If a picture appears, leave it out, and reproduce exactly the lines from the start of the listing below through the one bearing "For every named".

Provided entries:
▼

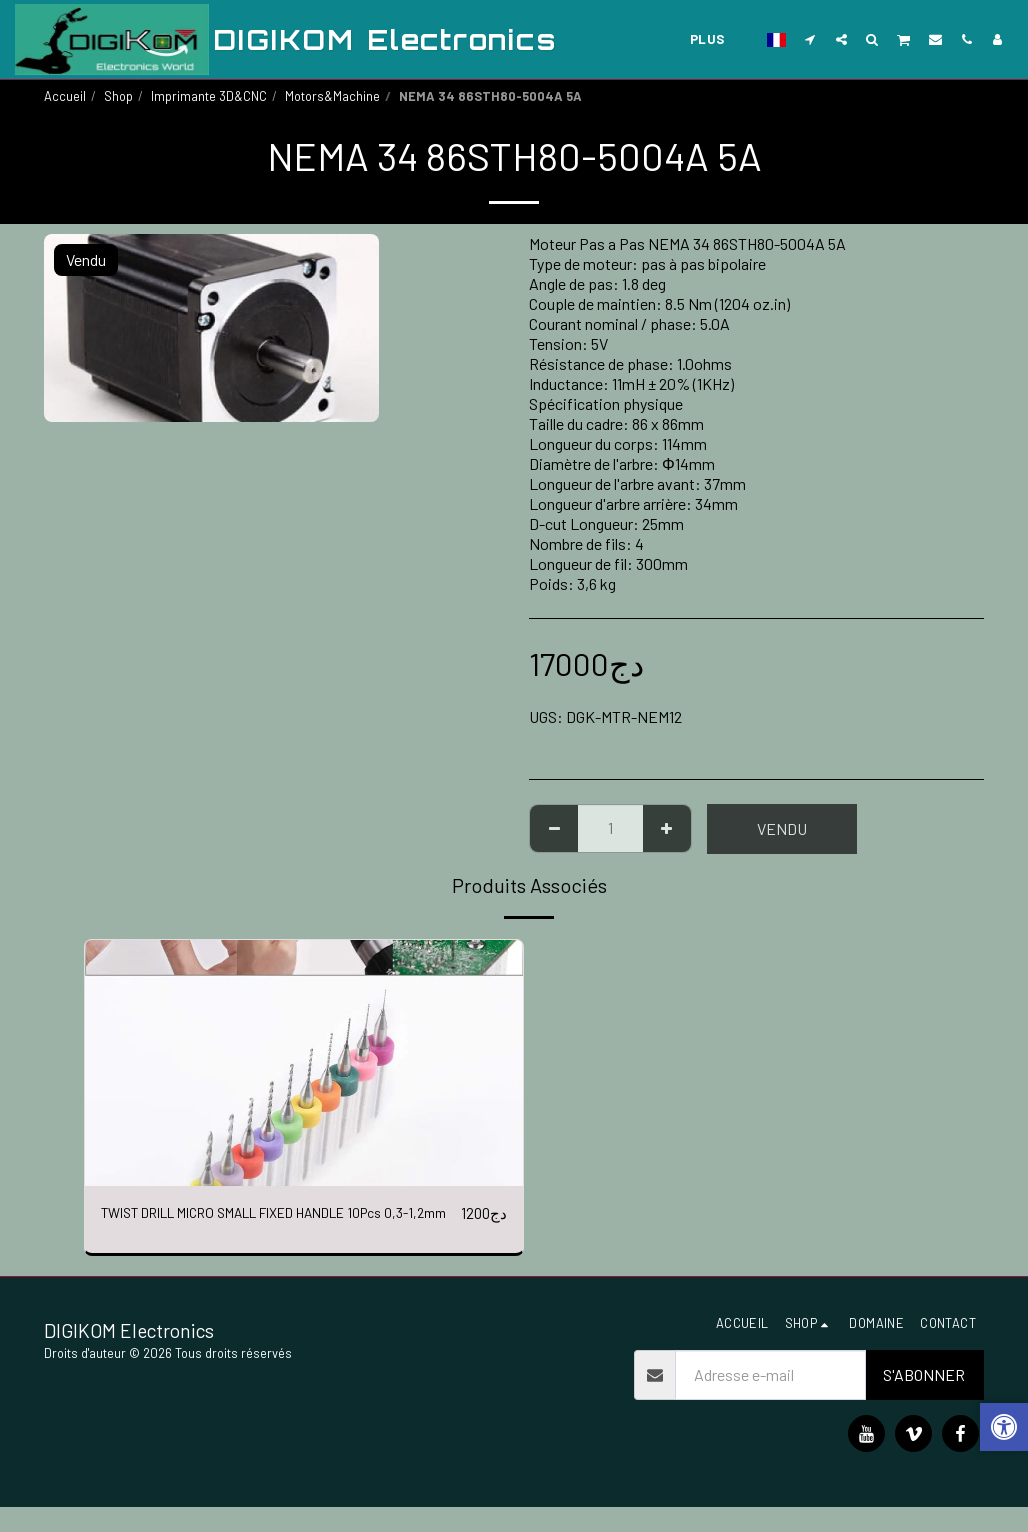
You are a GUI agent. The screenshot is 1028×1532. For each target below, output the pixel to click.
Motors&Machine (332, 96)
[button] (810, 39)
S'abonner (924, 1399)
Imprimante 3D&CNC (209, 96)
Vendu (782, 828)
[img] (304, 1063)
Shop (118, 96)
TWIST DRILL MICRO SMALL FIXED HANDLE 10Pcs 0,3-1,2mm (270, 1225)
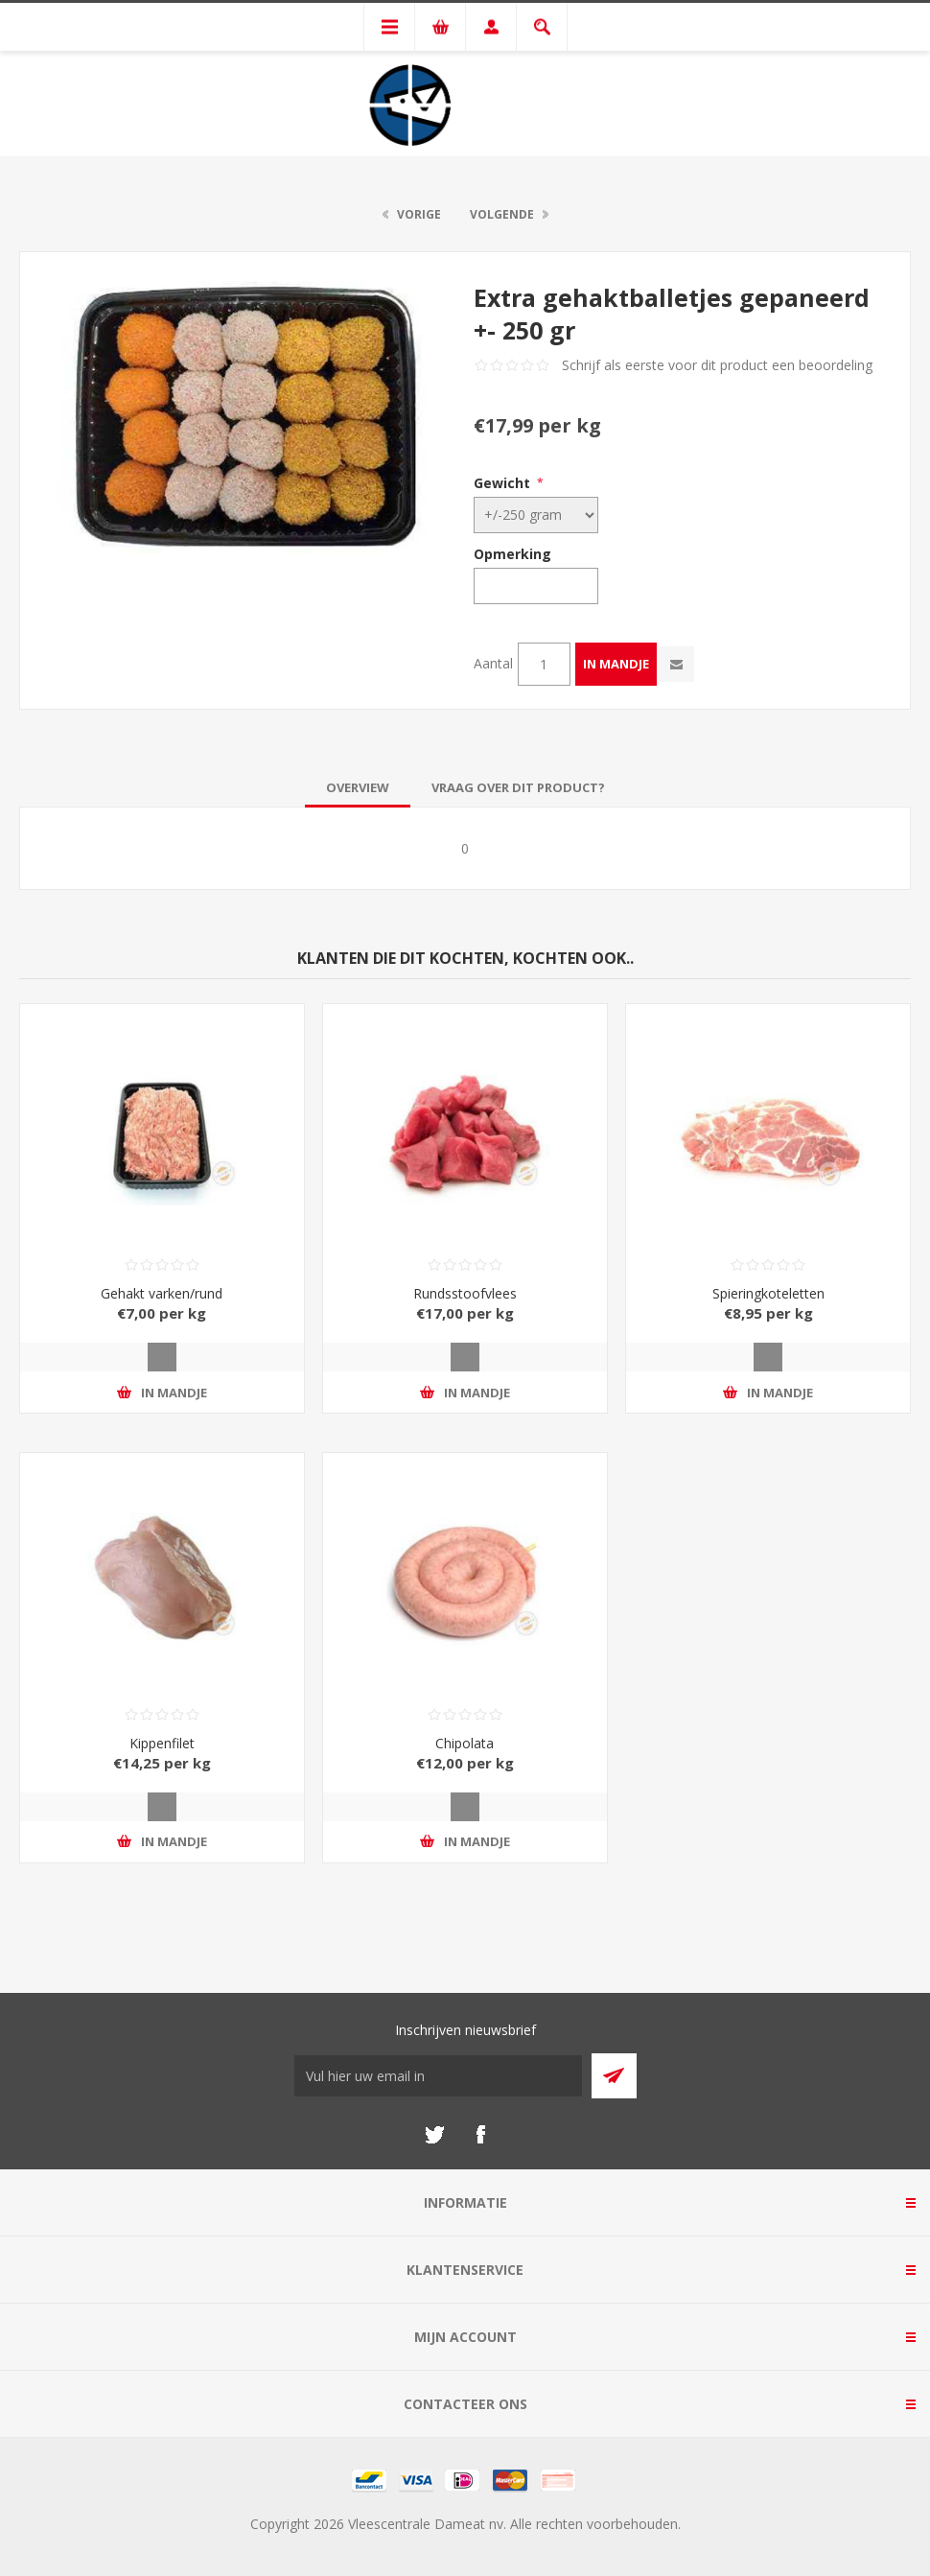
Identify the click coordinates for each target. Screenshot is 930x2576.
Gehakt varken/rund (161, 1293)
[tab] (357, 787)
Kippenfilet (162, 1743)
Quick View (162, 1357)
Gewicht (502, 483)
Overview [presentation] (357, 787)
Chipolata (464, 1743)
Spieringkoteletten (768, 1293)
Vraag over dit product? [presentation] (518, 787)
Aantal (493, 663)
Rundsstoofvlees (465, 1293)
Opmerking (512, 554)
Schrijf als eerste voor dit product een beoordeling (717, 365)
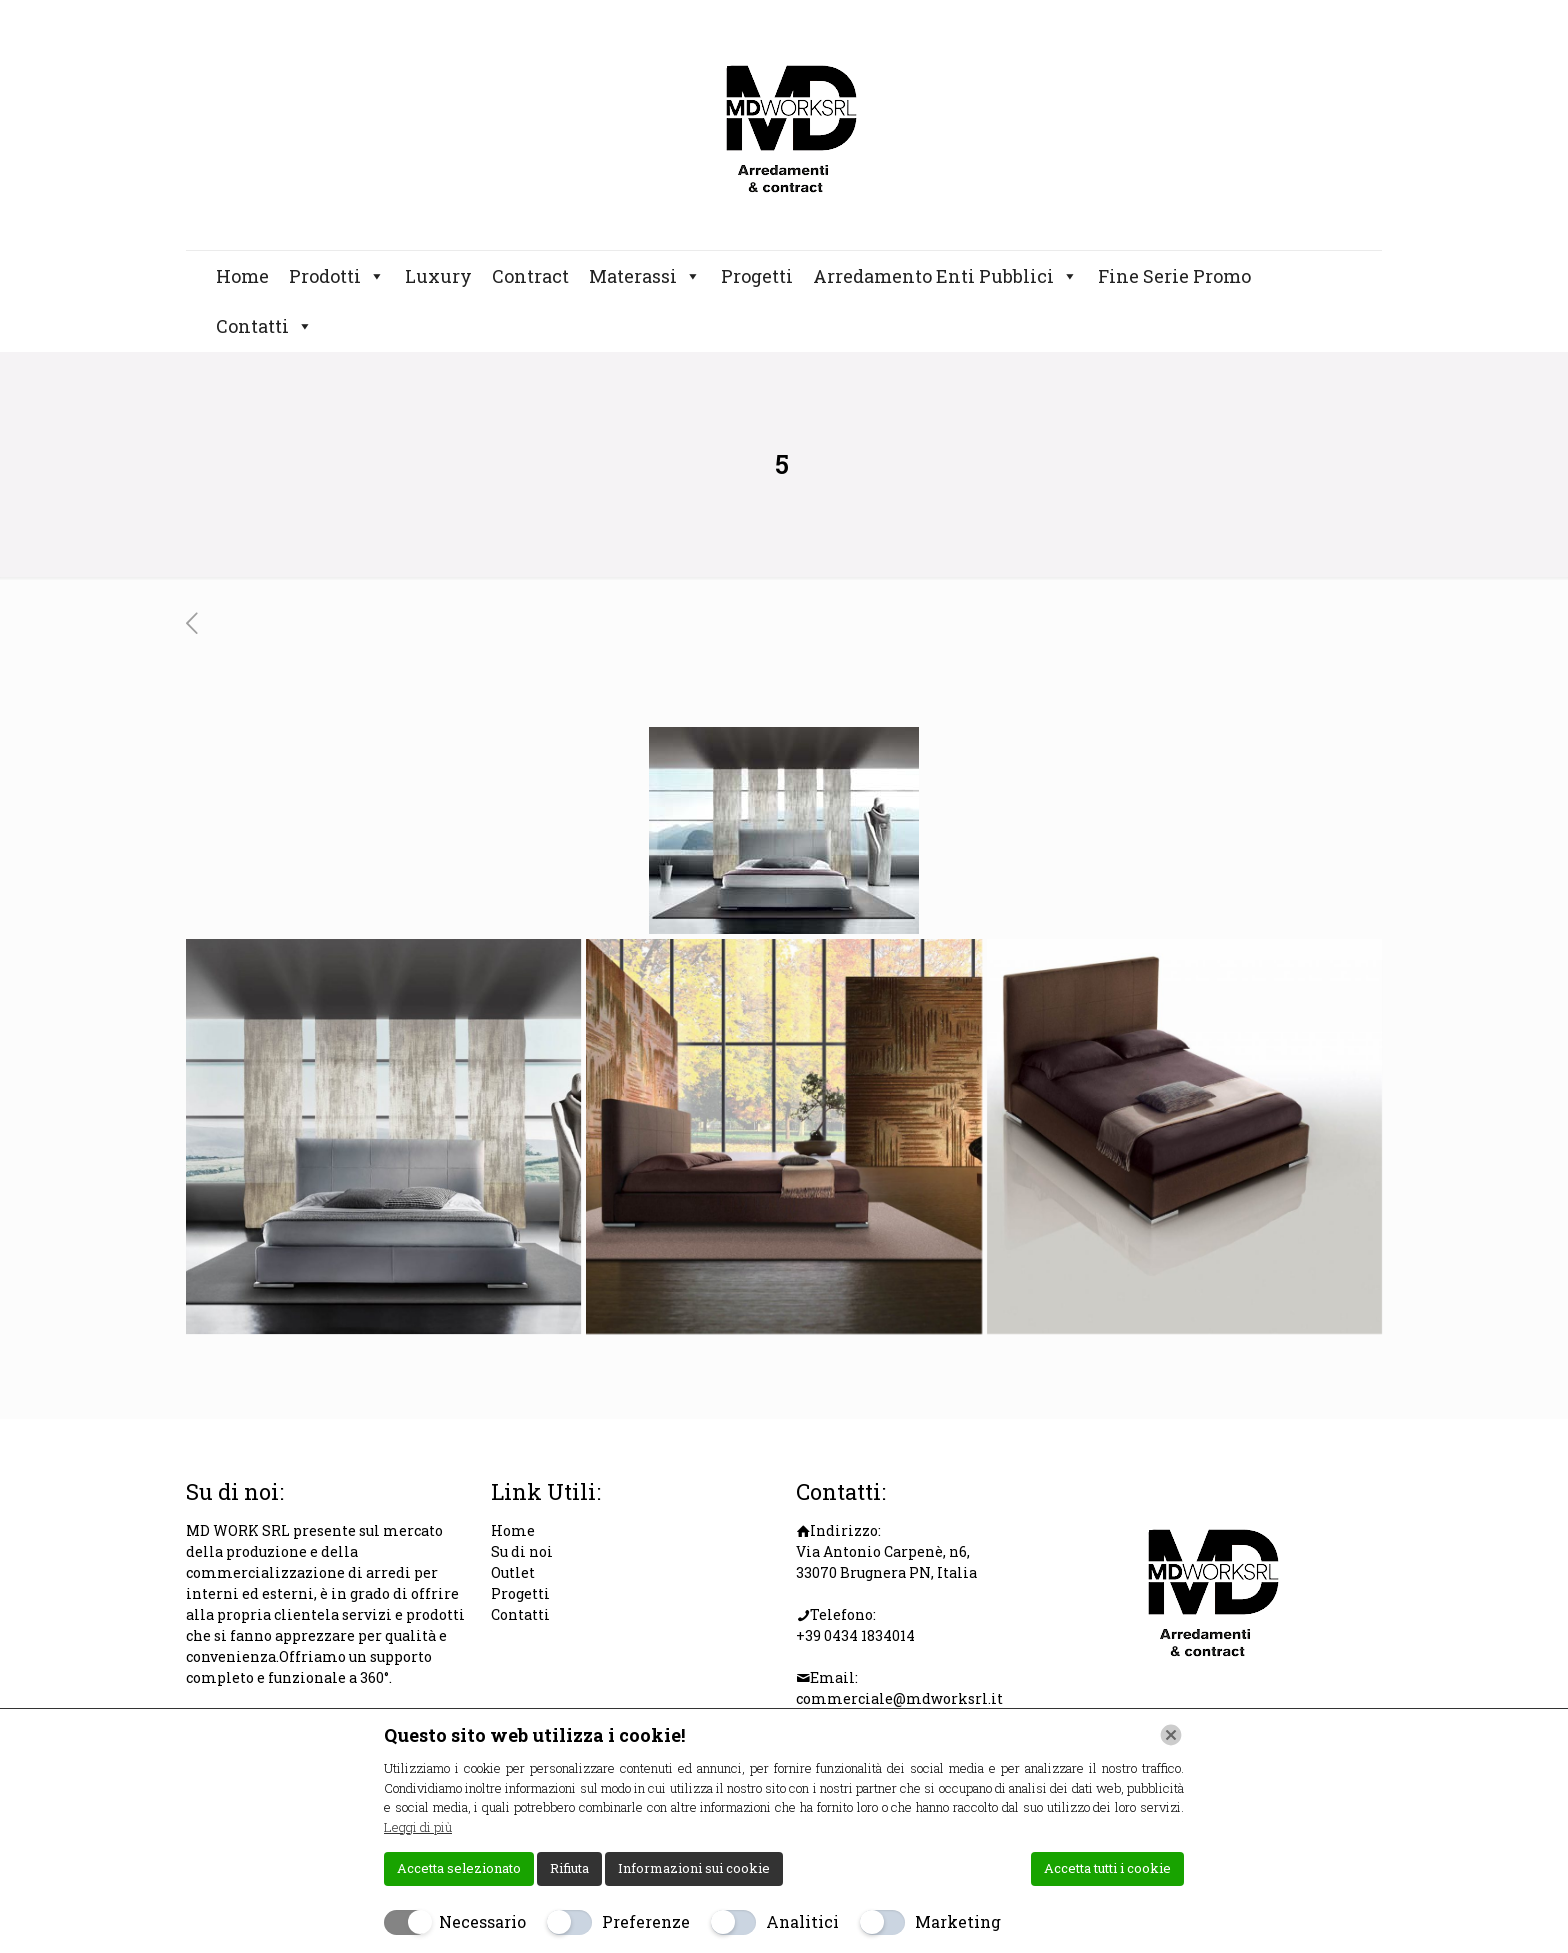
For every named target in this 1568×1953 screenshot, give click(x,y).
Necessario (482, 1921)
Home (242, 276)
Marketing (958, 1921)
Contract (530, 276)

▲

Output for this task:
You are a GUI agent. The screenshot is 1028×1532. For each target below, output the pixel to click.
Motors&Machine (332, 96)
[button] (810, 39)
S'abonner (924, 1399)
Imprimante 3D&CNC (209, 96)
Vendu (782, 828)
[img] (304, 1063)
Shop (118, 96)
TWIST DRILL MICRO SMALL FIXED HANDLE 10Pcs 0,3-1,2mm (270, 1225)
Identify the click coordinates for each target. Screenshot is 930x2576.
Gehakt varken/rund (161, 1293)
[tab] (357, 787)
Kippenfilet (162, 1743)
Quick View (162, 1357)
Gewicht (502, 483)
Overview [presentation] (357, 787)
Chipolata (464, 1743)
Spieringkoteletten (768, 1293)
Vraag over dit product? [presentation] (518, 787)
Aantal (493, 663)
Rundsstoofvlees (465, 1293)
Opmerking (512, 554)
Schrijf als eerste voor dit product een beoordeling (717, 365)
For every named target in this 1568×1953 screenshot, give click(x,y).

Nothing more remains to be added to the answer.